An internal implementation of the Jakarta Security 4.0 HttpAuthenticationMechanismHandler interface (the "internal HAM handler") is provided. When an application defines multiple HAMs, this internal handler selects a single HAM to be used in the authentication flow.

The order in which HAMs are considered (when present) is as follows:

  1. Custom (developer‑provided) HAMs

    • If multiple custom HAMs are defined, their relative order is resolved by using @Priority.

  2. OpenIdAuthenticationMechanismDefinition

  3. CustomFormAuthenticationMechanismDefinition

  4. FormAuthenticationMechanismDefinition

  5. BasicAuthenticationMechanismDefinition

Given this ordering, the Custom HAM is always selected in the authentication workflow if all five HAM types are defined in the application.

A developer must provide a custom implementation of the HttpAuthenticationMechanismHandler interface (a "custom HAM handler") if the internal HAM handler does not meet their requirements. A custom handler always takes precedence over the internal HAM handler, allowing any tailored algorithm to select a single HAM from multiple available mechanisms. Additional information about creating and using a custom HAM handler is provided in a later section.
Qualifiers

HAMs - whether defined through annotations or as custom defined - can also include an optional class‑level qualifier to simplify HAM injection into a custom HAM handler. For example, if you want to define qualified HAMs, you would first declare qualifier interfaces such as:

@Qualifier
@Retention(RUNTIME)
@Target({TYPE, METHOD, FIELD, PARAMETER})
public @interface Admin {
}

(Not shown is the qualifier definitions for User, Fallback which follow an identical pattern, and are used below).

Then, import and use the qualifiers in your in-built or custom HAM specifications, such as:

@CustomFormAuthenticationMechanismDefinition(<existing details not shown>, qualifiers={Admin.class})

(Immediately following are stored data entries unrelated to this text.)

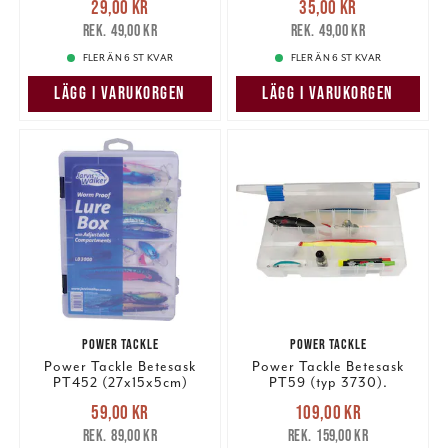
29,00 kr
35,00 kr
29,00 kr
Tidigare pris
:
35,00 kr
Tidigare pris
:
49,00 kr
49,00 kr
49,00 kr
49,00 kr
FLER ÄN 6 ST KVAR
FLER ÄN 6 ST KVAR
LÄGG I VARUKORGEN
LÄGG I VARUKORGEN
POWER TACKLE
POWER TACKLE
Power Tackle Betesask
Power Tackle Betesask
PT452 (27x15x5cm)
PT59 (typ 3730).
Nuvarande pris
:
Nuvarande pris
:
59,00 kr
109,00 kr
59,00 kr
Tidigare pris
:
109,00 kr
Tidigare pris
:
89,00 kr
159,00 kr
89,00 kr
159,00 kr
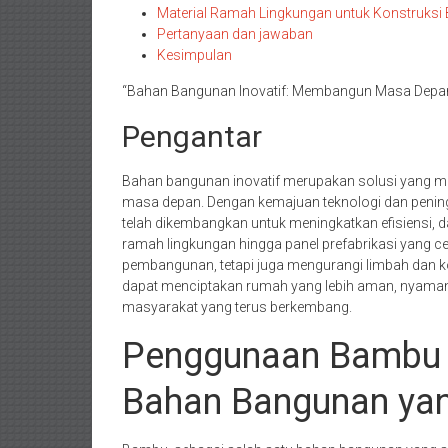
Material Ramah Lingkungan untuk Konstruksi 
Pertanyaan dan jawaban
Kesimpulan
“Bahan Bangunan Inovatif: Membangun Masa Depan
Pengantar
Bahan bangunan inovatif merupakan solusi yang m
masa depan. Dengan kemajuan teknologi dan peningk
telah dikembangkan untuk meningkatkan efisiensi, d
ramah lingkungan hingga panel prefabrikasi yang c
pembangunan, tetapi juga mengurangi limbah dan k
dapat menciptakan rumah yang lebih aman, nyaman,
masyarakat yang terus berkembang.
Penggunaan Bambu s
Bahan Bangunan yan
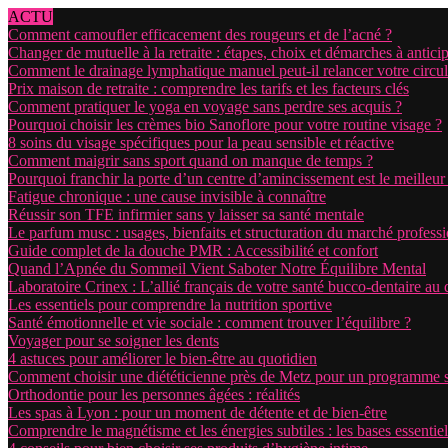
ACTU
Comment camoufler efficacement des rougeurs et de l’acné ?
Changer de mutuelle à la retraite : étapes, choix et démarches à antici
Comment le drainage lymphatique manuel peut-il relancer votre circul
Prix maison de retraite : comprendre les tarifs et les facteurs clés
Comment pratiquer le yoga en voyage sans perdre ses acquis ?
Pourquoi choisir les crèmes bio Sanoflore pour votre routine visage ?
8 soins du visage spécifiques pour la peau sensible et réactive
Comment maigrir sans sport quand on manque de temps ?
Pourquoi franchir la porte d’un centre d’amincissement est le meilleur
Fatigue chronique : une cause invisible à connaître
Réussir son TFE infirmier sans y laisser sa santé mentale
Le parfum musc : usages, bienfaits et structuration du marché profess
Guide complet de la douche PMR : Accessibilité et confort
Quand l’Apnée du Sommeil Vient Saboter Notre Équilibre Mental
Laboratoire Crinex : L’allié français de votre santé bucco-dentaire au 
Les essentiels pour comprendre la nutrition sportive
Santé émotionnelle et vie sociale : comment trouver l’équilibre ?
Voyager pour se soigner les dents
4 astuces pour améliorer le bien-être au quotidien
Comment choisir une diététicienne près de Metz pour un programme 
Orthodontie pour les personnes âgées : réalités
Les spas à Lyon : pour un moment de détente et de bien-être
Comprendre le magnétisme et les énergies subtiles : les bases essentiel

@BasicAuthenticationMechanismDefinition(<existing details not shown>, qualifiers={User.class})

and

@ApplicationScoped
@Fallback   // add custom qualifier to be used during injection
public class CustomHAM implements HttpAuthenticationMechanism {

    @Override
    public AuthenticationStatus validateRequest (. . .)  {
         . . .
    }
}

The three HAMs defined in the example are available for injection into a custom HAM handler based on their qualifier names. This scenario represents the typical use case for applications that define multiple HAMs.

If qualifiers are specified in any of the built-in HAM definitions, a custom HAM handler must be provided; otherwise, an error is raised. This requirement comes directly from the Jakarta Security specification. Details about creating and using a custom HAM handler are explained in the next section.

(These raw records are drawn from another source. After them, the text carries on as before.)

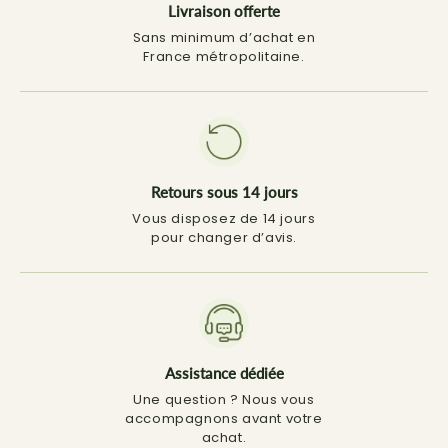
Livraison offerte
Sans minimum d’achat en
France métropolitaine.
Retours sous 14 jours
Vous disposez de 14 jours
pour changer d’avis.
Assistance dédiée
Une question ? Nous vous
accompagnons avant votre
achat.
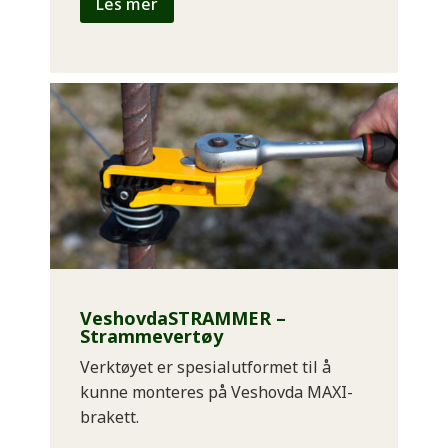
Les mer
VeshovdaSTRAMMER –
Strammevertøy
Verktøyet er spesialutformet til å
kunne monteres på Veshovda MAXI-
brakett.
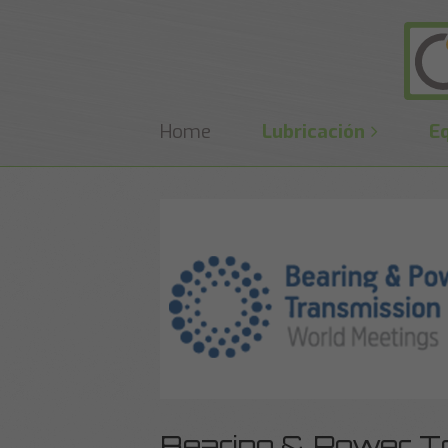
Home
Lubricación
E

To implement a custom HAM handler, define a public class that is annotated with @ApplicationScoped that implements the HttpAuthenticationMechanismHandler interface. Also, inject the qualified HAMs by using standard CDI syntax, as shown in the following section:

@Default
@ApplicationScoped
public class CustomHAMHandler implements HttpAuthenticationMechanismHandler {

    @Inject @Admin // this will be the FormHAM
    private HttpAuthenticationMechanism adminHAM;

    @Inject @User // this will be the BasicHAM
    private HttpAuthenticationMechanism userHAM;

    @Inject @Fallback // this will be the Custom HAM
    private HttpAuthenticationMechanism fallbackHAM;

    public AuthenticationStatus validateRequest(HttpServletRequest request,                                                HttpServletResponse response,
     HttpMessageContext context) throws AuthenticationException {

        String path = request.getRequestURI();

        // route to appropriate mechanism based on path, default to my-realm
        if (path.startsWith("/admin")) { // FormHAM
            return adminHAM.validateRequest(request, response, context);
        } else if (path.startsWith("/user")) { // BasicHAM
            return userHAM.validateRequest(request, response, context);
        } else { // Custom HAM
            return fallbackHAM.validateRequest(request, response, context);
    }
}

This custom HAM handler takes priority over the internal HAM handler, allowing a different prioritisation algorithm to be implemented.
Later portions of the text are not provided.